More important than the total interest is that the property should positively cash flow. If it is agreed to pay the seller $200 a month the property should be netting after all expenses more than that amount. This sounds simple and is very important to remember. Buyers must be very cautious about negative cash flow as this can send new investors to the bankruptcy lawyer before their career reaches high gear. Imagine a situation of a market turn in which rents go down and the buyer would be even more negative than when they started. If they had several properties cash flowing negatively it will be a deep hole to dig their way out of. Take into account all expenses including taxes, insurance, vacancy, repairs, future capital improvements and management fees. Consider the management fees even if the buyer will be managing the property themselves just in case that needs to change in the future. The manager no matter who it is should also get paid for managing the property as it is definitely work. Last thing is to subtract the mortgage from that figure, if the property is positively cash flowing there may be a deal. If it’s not cash flowing walkway or renegotiate the terms.

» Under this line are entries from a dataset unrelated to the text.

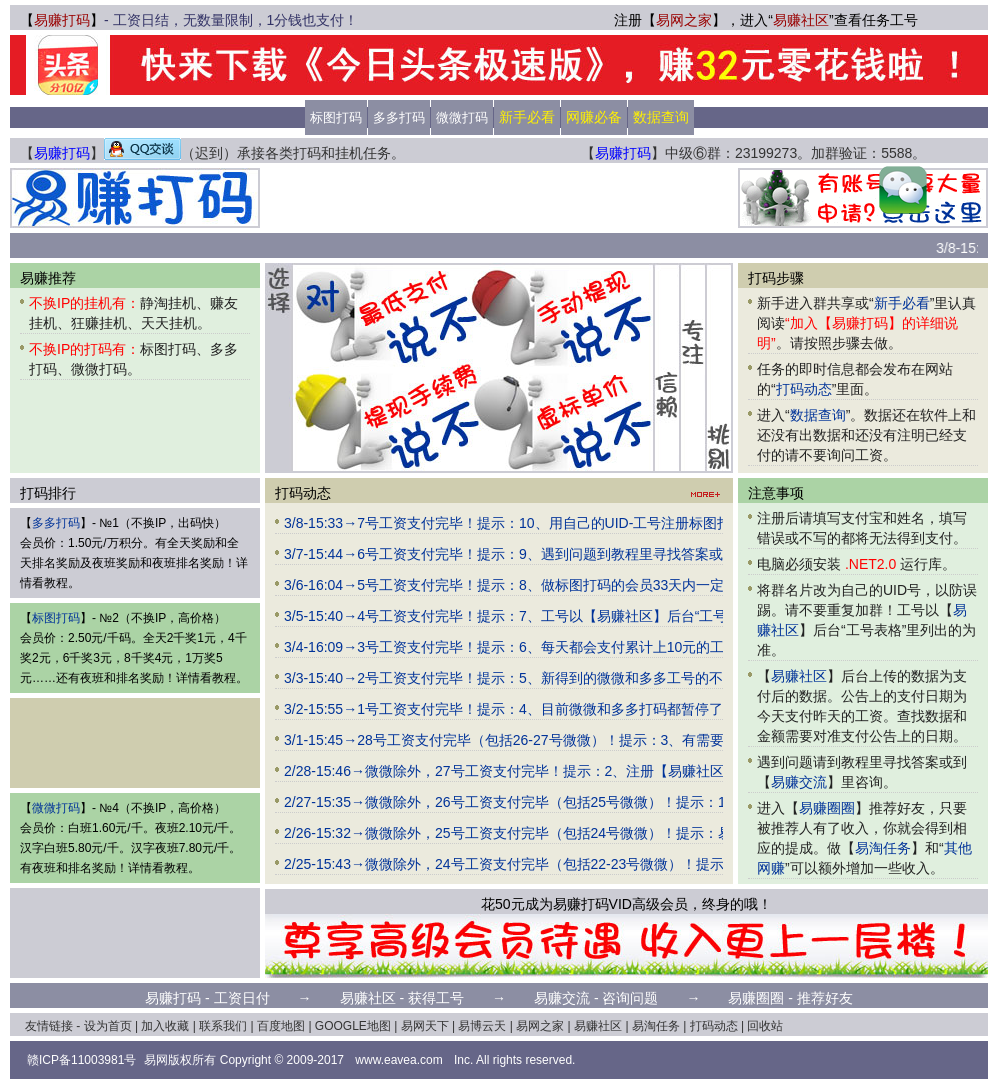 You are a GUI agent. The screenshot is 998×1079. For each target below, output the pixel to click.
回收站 (765, 1026)
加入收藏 (165, 1026)
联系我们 (223, 1026)
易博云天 (482, 1026)
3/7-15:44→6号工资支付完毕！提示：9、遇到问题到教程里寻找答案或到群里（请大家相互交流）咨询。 (608, 554)
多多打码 (399, 117)
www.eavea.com (398, 1060)
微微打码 (462, 117)
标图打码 (336, 117)
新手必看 (902, 303)
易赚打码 (62, 20)
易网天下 (425, 1026)
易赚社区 (801, 20)
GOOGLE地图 (353, 1026)
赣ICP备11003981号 (81, 1060)
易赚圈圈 (827, 808)
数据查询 (818, 415)
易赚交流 (799, 782)
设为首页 (108, 1026)
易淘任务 (883, 848)
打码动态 (804, 389)
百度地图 (281, 1026)
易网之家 (684, 20) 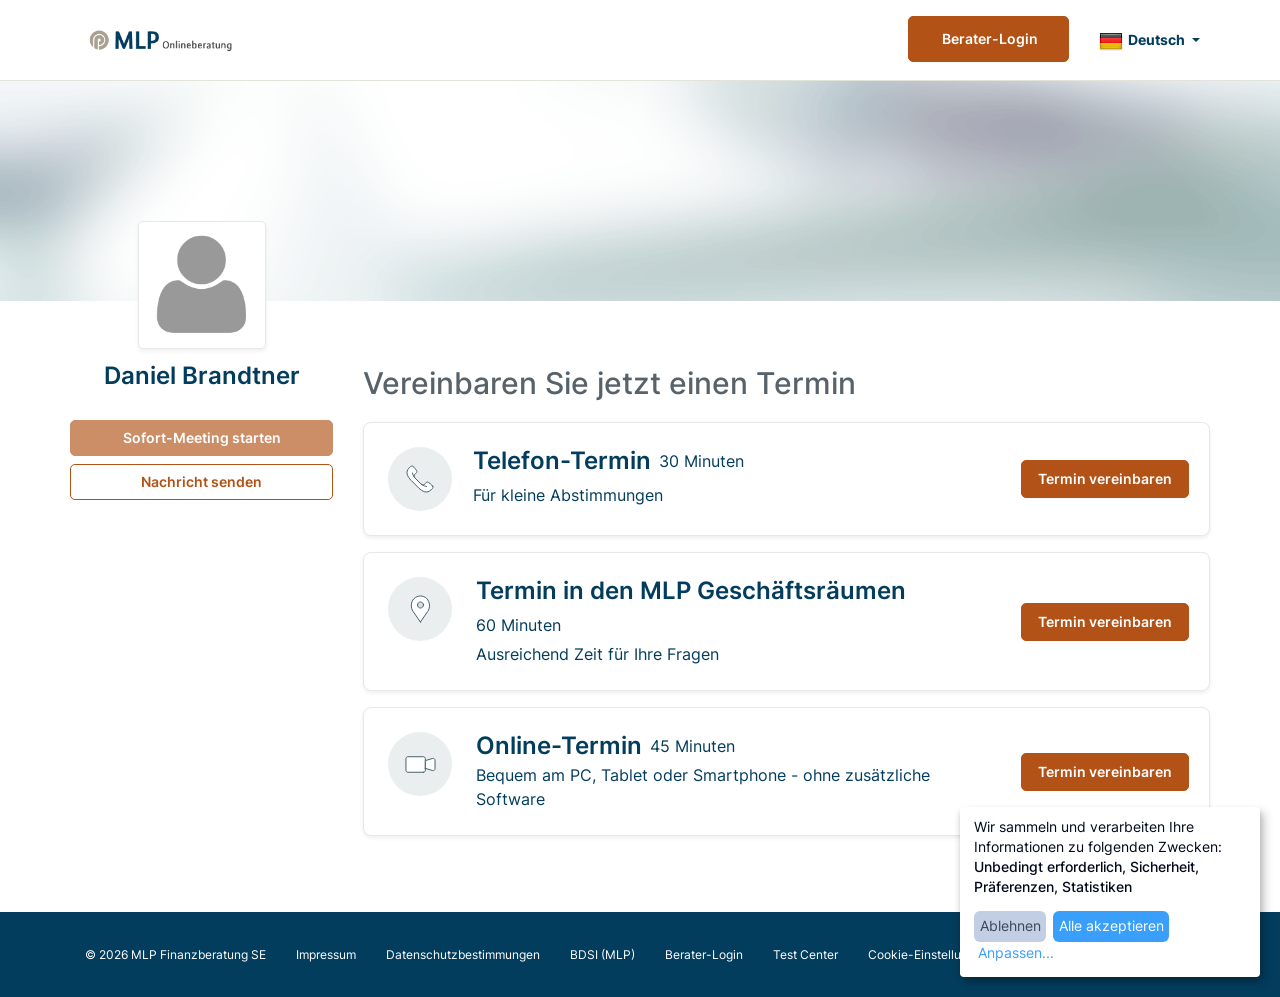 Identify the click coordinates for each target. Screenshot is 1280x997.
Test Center (805, 954)
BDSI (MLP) (602, 954)
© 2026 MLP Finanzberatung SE (175, 954)
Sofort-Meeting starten (202, 437)
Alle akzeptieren (1111, 925)
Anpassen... (1016, 952)
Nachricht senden (201, 481)
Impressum (326, 954)
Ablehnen (1010, 925)
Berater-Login (988, 38)
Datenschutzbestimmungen (463, 954)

There are certain properties in which paying more is worth the risk. They include newer properties that are in highly desirable areas, properties generating a substantial amount of cash flow and when the seller provides a high enough loan to value in which the investor brings less cash to the table than they would have when using a bank. Remember properties in newer areas that are desirable are easier to rent, appreciate faster than other areas and have lower maintenance expenses due to less wear and tear. Multifamily properties generating large amounts of cash flow are highly attractive in this situation. These properties typically generate more cash flow than single family homes and their high amounts of cash flow would allow the mortgage to be paid off faster or would generate substantial positive cash flow. High loan to values offered by sellers combined with the right terms make properties highly attractive especially when using investors. The low-down payment makes the cash-on-cash return to the investors highly attractive as it is based on the amount of cash they put in the deal. Caution, the high loan to value must be accompanied with the right terms of low interest, low monthly payments or both to reduce the risk. Typically, the higher the amount of leverage the higher the risk so be cautious and always remember it is about positive cash flow. Positive cash flow does not matter what the property is worth to a certain degree as long as cash is coming in.
When paying more than a property is worth an important thought to consider is to never ever speculate. This is worth repeating never ever speculate. What is speculating? When investors take risks based on expected appreciation in the future not on sound fundamentals of current values or income. For example, the market is hot it’s worth $90,000 and negatively cash flows. If I buy at a $100,000 today, I can sell for $200,000 tomorrow, next month or next year. This is a big risk to take. What happens is someone will get caught holding the hot potato. The question is will it be you?